The family also toured the many organizations sponsored by individuals and parishes in the Spokane Diocese that have helped the community’s economy and quality of life.

One stop on their tour was the trout pond operation, where the local people grow and harvest Washington Rainbow Trout for sale. They also visited the local mission-based pre-school, where young children are encouraged along the early path of learning. The community center is also funded by individuals in Spokane, and offers classes, Bible studies, and a sewing room.

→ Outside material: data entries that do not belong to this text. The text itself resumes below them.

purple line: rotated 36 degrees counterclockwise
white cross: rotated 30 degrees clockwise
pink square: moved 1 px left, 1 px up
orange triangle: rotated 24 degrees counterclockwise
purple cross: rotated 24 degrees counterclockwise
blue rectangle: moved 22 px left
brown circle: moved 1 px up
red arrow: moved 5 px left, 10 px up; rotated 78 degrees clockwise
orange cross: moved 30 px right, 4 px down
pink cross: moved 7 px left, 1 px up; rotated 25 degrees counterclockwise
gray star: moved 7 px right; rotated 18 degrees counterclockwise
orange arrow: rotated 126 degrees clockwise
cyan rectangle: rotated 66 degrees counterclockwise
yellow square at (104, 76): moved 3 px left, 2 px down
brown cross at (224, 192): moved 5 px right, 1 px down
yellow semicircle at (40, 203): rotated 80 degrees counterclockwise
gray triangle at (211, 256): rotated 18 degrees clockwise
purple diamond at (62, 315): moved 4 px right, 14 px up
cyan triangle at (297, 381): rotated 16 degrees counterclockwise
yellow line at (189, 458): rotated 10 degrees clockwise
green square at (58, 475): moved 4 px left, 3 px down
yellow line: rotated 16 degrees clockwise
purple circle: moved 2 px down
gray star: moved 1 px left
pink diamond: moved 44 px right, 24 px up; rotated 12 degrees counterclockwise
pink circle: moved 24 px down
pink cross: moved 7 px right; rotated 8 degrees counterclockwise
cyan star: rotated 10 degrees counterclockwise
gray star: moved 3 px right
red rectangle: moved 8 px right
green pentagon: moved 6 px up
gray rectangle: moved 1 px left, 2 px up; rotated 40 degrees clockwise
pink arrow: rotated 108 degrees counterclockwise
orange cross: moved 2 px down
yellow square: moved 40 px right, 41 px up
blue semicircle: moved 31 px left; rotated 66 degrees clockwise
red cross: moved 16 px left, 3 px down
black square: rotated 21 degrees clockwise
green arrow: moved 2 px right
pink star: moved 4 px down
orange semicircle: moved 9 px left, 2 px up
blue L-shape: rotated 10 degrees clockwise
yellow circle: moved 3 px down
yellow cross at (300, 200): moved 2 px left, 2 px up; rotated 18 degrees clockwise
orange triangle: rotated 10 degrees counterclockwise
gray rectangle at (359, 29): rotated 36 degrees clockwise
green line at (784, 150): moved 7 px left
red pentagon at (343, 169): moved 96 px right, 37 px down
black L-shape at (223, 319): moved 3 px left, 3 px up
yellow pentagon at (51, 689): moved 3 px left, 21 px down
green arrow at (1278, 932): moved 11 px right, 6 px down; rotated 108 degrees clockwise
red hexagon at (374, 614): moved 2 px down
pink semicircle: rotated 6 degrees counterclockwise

The Buckley-Joneses held babies and laughed with adults. Tony played soccer with other kids about his age and handed out toys to the younger ones.

The family stayed with Sister Immaculata and Sister Marie, experiencing first-hand the primitive and simple conditions under which the two Sisters choose to live while they carry out their ministry.

“It was such an inspirational trip,” said Ann. “It was a response to a call of faith.”

“The Sisters are long-term committed to the people and to changing their own lives in order to serve them,” said Greg.

The family learned a lot about themselves and their Catholic faith, as well.

“I really became aware that my life is worth no more or not less than anybody else,” said Ann. “I think all of us would stand to be educated or re-awakened to another way to imagine reality.”

The Buckley-Jones said their children really benefited from the trip, as well.

“They are fairly privileged kids,” said Greg. “The trip let them see that not everybody lives like we do here in Spokane.”

When they got home, the kids sat down to write thank you notes to Sister Immaculata and Sister Marie for letting them stay with them during their visit. When they finished, Ann skimmed over the notes and a line from her daughter Katie’s note brought tears to her eye.

“You’ve changed my life forever,” she said in the note to Sister Immaculata.

That is a sentiment each member of the Buckley-Jones family shares.

The Buckley-Jones family with new Guatemala friends.